Some experts think GM was not an apt enough student to avoid bankruptcy, an event that shoved the factory onto a fast track to shutdown. Others suggested that Toyota never became comfortable with the NUMMI union.

“General Motors did try to learn the Japanese techniques and how to make the operation more streamlined and introduce quality control,” Wong said. “Perhaps GM could have done better.”

Still, successes far outstripped disappointments, according to several analysts. NUMMI marked the first time that Toyota had to deal with an organized work force and the sometimes arcane work rules of the United Auto Workers.

“The big question mark was whether Toyota’s legendary production system could work, even with a unionized American work force,” said University of California-Berkeley professor Harley Shaiken, a member of the university’s Institute for Research on Labor and Employment.

The answer was yes — even a resounding yes.

“From early on, NUMMI was a plant that was competitive with Japan’s plants,” Shaiken said. “And NUMMI was at the top of the list among American auto plants.”

Consistent quality

New verbiage arrived in the United States, along with newfangled ways to make cars, due to NUMMI.

Kaizen, the Japanese word for continuous improvement, became a staple of the language at the plant. Just-in-time manufacturing, a more streamlined assembly process, was another catchphrase.

The concept of team members and team leaders replaced the tradition of workers and foremen. Rank-and-file team members were empowered to halt the assembly line if they saw fit.

“It was a great way for Toyota to explore how its manufacturing systems could be adapted in the U.S.,” Toyota spokesman Mike Goss said. “We also learned a great deal about how American ingenuity can be applied to our systems. Toyota greatly valued the NUMMI experience.”

“NUMMI played an important role in the history of the U.S. automotive industry, and that’s something of which we are very proud,” said Lance Tomasu, a NUMMI spokesman. “We’re also proud that generations of workers learned important skills and built careers working at NUMMI.”

At the end of February, when NUMMI workers knew they only had a few weeks left, a surprise audit confirmed that quality had not eroded.

Toyota inspectors checked 100 vehicles, split evenly between Corolla passenger cars and Tacoma trucks, said David Karlin, a quality control team leader on the Tacoma truck line.

The audit found that the Corollas had 0.1 defects per 100 vehicles, and the Tacomas had 0.16 defects per 100, Karlin said. The goal was 0.2 defects per 100 vehicles.

“That was an awesome result,” Karlin said. “The quality is still there.”

Overcapacity

Rich Castaneda, a San Jose resident who works in quality control on the Corolla at NUMMI, recalls the differences between his years at the Ford plant in Milpitas and at the NUMMI factory.

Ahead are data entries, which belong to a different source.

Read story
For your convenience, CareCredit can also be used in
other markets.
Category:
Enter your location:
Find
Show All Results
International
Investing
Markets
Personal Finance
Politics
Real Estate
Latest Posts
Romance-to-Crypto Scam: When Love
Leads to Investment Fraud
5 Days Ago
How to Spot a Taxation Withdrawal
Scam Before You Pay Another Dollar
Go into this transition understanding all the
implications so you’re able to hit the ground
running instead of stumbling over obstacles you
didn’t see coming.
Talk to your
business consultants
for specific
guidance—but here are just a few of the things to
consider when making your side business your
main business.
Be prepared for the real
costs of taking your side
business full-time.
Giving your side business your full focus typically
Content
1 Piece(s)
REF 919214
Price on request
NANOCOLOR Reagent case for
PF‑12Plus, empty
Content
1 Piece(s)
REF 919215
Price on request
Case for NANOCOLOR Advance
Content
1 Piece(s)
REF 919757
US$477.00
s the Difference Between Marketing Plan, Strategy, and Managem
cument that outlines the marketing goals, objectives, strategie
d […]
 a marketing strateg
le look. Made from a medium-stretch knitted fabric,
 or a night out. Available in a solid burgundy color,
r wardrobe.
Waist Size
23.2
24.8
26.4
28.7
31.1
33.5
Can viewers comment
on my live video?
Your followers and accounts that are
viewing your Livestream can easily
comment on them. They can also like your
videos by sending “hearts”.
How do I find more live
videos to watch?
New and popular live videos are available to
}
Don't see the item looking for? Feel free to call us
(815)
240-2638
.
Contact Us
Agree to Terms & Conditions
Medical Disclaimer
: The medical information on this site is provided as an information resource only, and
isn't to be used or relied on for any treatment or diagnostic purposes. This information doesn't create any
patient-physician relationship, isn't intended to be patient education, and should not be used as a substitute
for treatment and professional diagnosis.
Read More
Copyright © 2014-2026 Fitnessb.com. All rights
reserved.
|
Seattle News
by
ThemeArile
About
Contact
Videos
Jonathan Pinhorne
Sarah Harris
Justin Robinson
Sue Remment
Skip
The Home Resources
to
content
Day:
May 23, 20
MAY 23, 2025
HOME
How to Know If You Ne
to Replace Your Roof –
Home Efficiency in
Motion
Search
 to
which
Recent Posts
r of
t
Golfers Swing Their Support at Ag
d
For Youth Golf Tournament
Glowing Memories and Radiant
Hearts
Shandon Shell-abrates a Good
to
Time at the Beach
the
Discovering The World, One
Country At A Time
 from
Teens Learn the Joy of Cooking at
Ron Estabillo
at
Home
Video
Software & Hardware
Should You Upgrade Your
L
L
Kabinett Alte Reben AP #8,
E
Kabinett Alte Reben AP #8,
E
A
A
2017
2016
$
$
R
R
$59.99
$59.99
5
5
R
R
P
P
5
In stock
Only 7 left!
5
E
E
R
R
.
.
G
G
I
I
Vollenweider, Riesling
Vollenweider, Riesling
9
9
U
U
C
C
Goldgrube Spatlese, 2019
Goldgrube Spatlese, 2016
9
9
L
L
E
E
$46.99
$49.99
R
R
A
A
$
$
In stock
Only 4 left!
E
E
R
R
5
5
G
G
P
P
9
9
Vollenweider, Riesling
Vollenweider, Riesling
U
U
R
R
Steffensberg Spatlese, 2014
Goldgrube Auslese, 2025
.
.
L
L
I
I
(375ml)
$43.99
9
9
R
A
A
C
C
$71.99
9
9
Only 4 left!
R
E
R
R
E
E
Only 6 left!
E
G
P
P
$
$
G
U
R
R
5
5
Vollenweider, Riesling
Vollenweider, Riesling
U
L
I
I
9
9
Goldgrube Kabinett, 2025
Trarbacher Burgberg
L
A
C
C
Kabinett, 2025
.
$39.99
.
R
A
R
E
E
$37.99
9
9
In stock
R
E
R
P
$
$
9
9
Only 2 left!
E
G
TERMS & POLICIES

“The quality is so much better at NUMMI,” he said. “At Ford, you did only one job unless somebody quit or retired. At NUMMI, I was taught five or six jobs.”

Perhaps NUMMI was a victim of its own success. Toyota learned so much from the plant about how to manufacture in North America that over the decades it became a less essential cog for the automaker.

“NUMMI just lived past its useful life,” Cole said. “The real curse was the overcapacity. NUMMI had old capacity, and old capacity is always more vulnerable.”

Nevertheless, American industry leaders learned much.

“In the new century, American car manufacturing has the same quality as the foreign companies,” Wong said. “That all started with NUMMI.”